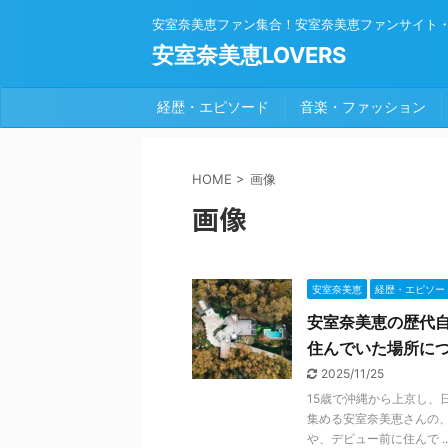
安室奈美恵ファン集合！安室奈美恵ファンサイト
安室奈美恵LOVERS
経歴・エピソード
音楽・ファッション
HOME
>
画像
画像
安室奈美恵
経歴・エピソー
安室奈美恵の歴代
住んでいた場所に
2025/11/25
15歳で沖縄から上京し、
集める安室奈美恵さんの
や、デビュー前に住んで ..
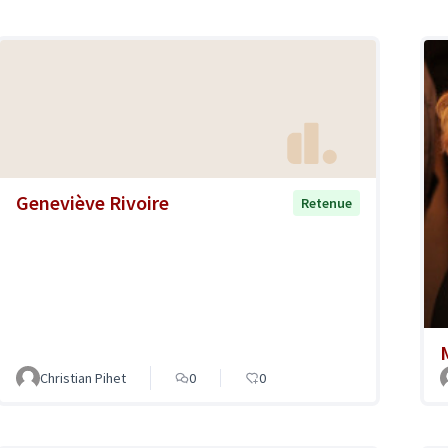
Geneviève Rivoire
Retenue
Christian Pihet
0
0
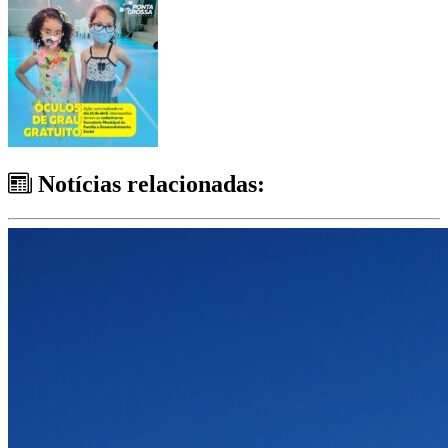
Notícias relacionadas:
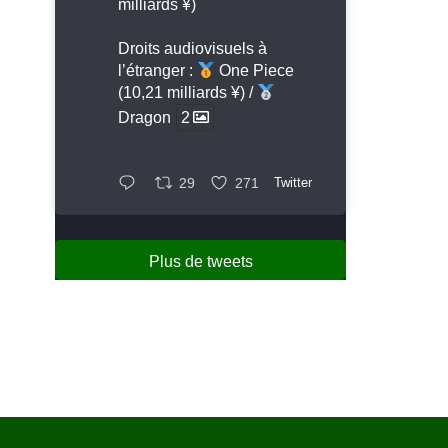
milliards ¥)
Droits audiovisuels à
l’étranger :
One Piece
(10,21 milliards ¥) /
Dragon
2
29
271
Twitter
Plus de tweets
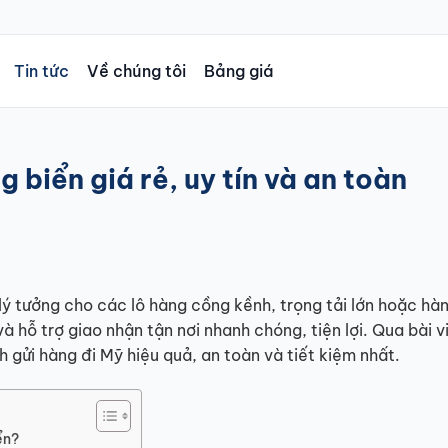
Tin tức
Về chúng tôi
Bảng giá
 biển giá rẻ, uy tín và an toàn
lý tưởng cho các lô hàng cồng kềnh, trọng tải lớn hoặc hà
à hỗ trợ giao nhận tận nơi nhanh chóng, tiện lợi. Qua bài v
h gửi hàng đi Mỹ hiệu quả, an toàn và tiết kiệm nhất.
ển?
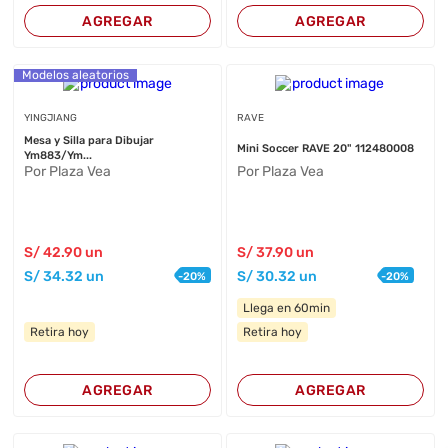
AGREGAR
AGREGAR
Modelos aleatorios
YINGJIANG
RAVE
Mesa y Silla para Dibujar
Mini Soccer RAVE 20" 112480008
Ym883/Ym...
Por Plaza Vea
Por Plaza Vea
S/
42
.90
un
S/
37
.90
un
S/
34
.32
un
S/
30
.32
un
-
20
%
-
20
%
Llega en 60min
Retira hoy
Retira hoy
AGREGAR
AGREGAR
_ _ _ _ _ _ _
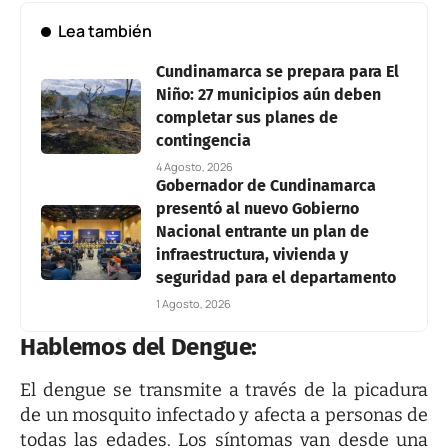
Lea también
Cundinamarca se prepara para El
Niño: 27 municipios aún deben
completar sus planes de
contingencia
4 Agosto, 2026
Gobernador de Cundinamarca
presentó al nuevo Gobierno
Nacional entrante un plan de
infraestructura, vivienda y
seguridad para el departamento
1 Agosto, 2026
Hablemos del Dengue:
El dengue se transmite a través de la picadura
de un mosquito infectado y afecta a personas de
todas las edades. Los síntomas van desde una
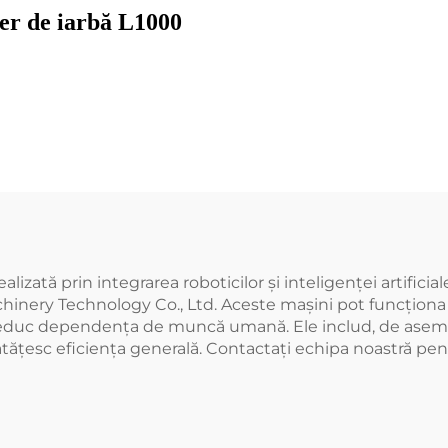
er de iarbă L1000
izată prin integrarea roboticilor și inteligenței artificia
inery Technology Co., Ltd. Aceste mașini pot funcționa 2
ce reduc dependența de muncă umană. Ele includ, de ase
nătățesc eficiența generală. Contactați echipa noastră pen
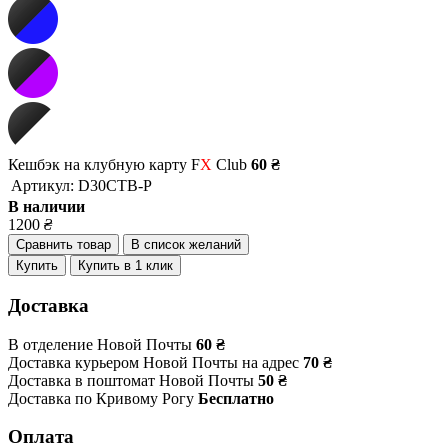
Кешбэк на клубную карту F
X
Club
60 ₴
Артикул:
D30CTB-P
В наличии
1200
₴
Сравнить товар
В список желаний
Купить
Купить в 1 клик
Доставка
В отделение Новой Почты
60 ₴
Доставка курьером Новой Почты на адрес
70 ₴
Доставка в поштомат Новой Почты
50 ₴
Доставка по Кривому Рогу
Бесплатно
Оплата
_ _ _ _ _ _ _
- **Problem**:
A single number is the whole answer: how many lines in the data above hold the string "Почты".

- **Result for this task**:
3